_Task_.
Sort through the entries below and pull out lines containing the word "slider".

━━━━━ Material to process ━━━━━

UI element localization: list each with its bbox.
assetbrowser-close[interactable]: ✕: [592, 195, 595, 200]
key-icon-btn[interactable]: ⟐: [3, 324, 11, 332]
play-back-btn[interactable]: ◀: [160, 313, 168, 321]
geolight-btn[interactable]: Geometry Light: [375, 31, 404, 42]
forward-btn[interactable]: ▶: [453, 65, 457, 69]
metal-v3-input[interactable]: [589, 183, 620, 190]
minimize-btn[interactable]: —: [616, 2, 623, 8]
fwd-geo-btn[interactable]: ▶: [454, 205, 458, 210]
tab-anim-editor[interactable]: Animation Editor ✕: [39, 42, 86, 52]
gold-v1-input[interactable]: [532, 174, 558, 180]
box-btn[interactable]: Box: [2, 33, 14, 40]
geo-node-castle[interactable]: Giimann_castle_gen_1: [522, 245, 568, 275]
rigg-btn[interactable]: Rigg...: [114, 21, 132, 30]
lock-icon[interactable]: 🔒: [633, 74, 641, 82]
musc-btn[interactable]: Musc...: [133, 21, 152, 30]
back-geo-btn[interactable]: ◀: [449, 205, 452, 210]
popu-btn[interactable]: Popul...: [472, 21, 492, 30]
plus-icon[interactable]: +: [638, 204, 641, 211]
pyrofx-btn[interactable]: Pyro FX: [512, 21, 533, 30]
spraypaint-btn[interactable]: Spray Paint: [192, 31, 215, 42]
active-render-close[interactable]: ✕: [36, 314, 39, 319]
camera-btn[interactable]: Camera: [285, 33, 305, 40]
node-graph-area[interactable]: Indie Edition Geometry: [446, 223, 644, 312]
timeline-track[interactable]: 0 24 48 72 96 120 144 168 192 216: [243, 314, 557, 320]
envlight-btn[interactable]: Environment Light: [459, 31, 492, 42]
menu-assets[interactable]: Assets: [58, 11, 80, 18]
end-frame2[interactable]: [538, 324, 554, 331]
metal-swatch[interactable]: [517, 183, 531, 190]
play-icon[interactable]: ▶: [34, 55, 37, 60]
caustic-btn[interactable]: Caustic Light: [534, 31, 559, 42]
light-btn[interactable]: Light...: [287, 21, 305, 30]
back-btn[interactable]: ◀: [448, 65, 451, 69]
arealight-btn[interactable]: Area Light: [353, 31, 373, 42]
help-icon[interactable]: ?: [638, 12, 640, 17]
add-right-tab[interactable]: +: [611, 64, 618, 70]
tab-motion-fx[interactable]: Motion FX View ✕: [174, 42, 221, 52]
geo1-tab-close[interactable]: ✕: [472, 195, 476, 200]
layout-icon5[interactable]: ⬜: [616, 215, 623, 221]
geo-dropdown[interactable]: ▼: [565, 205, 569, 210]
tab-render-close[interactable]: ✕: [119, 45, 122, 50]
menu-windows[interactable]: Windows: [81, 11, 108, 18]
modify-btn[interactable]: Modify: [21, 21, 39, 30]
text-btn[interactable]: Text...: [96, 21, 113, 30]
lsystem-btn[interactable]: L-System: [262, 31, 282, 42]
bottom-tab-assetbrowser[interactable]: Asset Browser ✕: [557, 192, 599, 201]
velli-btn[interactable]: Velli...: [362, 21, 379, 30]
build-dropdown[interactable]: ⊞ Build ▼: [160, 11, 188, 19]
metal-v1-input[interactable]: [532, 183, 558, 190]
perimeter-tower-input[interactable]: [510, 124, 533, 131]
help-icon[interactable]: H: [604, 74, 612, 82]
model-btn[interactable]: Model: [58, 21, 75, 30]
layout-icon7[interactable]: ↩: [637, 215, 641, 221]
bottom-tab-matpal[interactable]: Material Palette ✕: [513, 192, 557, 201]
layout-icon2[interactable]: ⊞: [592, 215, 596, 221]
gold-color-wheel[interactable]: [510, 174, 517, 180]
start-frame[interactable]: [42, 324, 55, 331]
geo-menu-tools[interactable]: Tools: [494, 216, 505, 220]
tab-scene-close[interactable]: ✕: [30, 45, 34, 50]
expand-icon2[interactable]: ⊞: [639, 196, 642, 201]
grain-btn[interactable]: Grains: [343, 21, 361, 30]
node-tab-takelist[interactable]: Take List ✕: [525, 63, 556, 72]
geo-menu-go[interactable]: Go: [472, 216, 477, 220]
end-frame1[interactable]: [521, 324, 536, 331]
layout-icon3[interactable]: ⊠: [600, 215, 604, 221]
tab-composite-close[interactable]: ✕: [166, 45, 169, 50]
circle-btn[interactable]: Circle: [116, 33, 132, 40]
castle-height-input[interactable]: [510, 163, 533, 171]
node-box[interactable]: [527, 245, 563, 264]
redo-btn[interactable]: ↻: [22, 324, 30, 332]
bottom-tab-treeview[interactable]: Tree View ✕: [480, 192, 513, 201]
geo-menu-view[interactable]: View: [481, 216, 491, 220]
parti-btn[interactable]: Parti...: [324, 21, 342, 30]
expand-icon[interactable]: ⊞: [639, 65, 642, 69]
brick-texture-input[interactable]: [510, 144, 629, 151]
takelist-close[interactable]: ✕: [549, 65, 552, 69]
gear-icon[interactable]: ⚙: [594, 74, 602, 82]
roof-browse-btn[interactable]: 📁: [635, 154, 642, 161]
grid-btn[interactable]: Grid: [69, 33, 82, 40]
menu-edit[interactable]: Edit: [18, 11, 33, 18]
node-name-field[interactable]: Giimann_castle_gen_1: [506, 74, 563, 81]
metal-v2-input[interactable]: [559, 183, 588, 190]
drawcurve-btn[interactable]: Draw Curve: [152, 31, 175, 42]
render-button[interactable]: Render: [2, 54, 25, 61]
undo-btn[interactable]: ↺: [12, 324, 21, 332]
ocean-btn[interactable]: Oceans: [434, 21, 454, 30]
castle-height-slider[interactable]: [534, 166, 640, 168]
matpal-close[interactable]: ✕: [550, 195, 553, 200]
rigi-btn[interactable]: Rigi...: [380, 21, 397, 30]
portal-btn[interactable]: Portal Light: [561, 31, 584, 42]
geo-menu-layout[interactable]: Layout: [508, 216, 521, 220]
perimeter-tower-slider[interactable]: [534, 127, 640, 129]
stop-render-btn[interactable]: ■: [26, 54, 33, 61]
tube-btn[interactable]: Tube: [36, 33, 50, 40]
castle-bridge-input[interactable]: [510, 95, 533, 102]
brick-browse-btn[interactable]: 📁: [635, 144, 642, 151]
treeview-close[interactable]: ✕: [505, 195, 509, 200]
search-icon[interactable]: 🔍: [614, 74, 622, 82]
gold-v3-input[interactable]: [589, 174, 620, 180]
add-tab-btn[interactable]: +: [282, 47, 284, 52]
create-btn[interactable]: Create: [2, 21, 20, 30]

━━━━━

_Task result_.
castle-height-slider[interactable]: [534, 166, 640, 168]
perimeter-tower-slider[interactable]: [534, 127, 640, 129]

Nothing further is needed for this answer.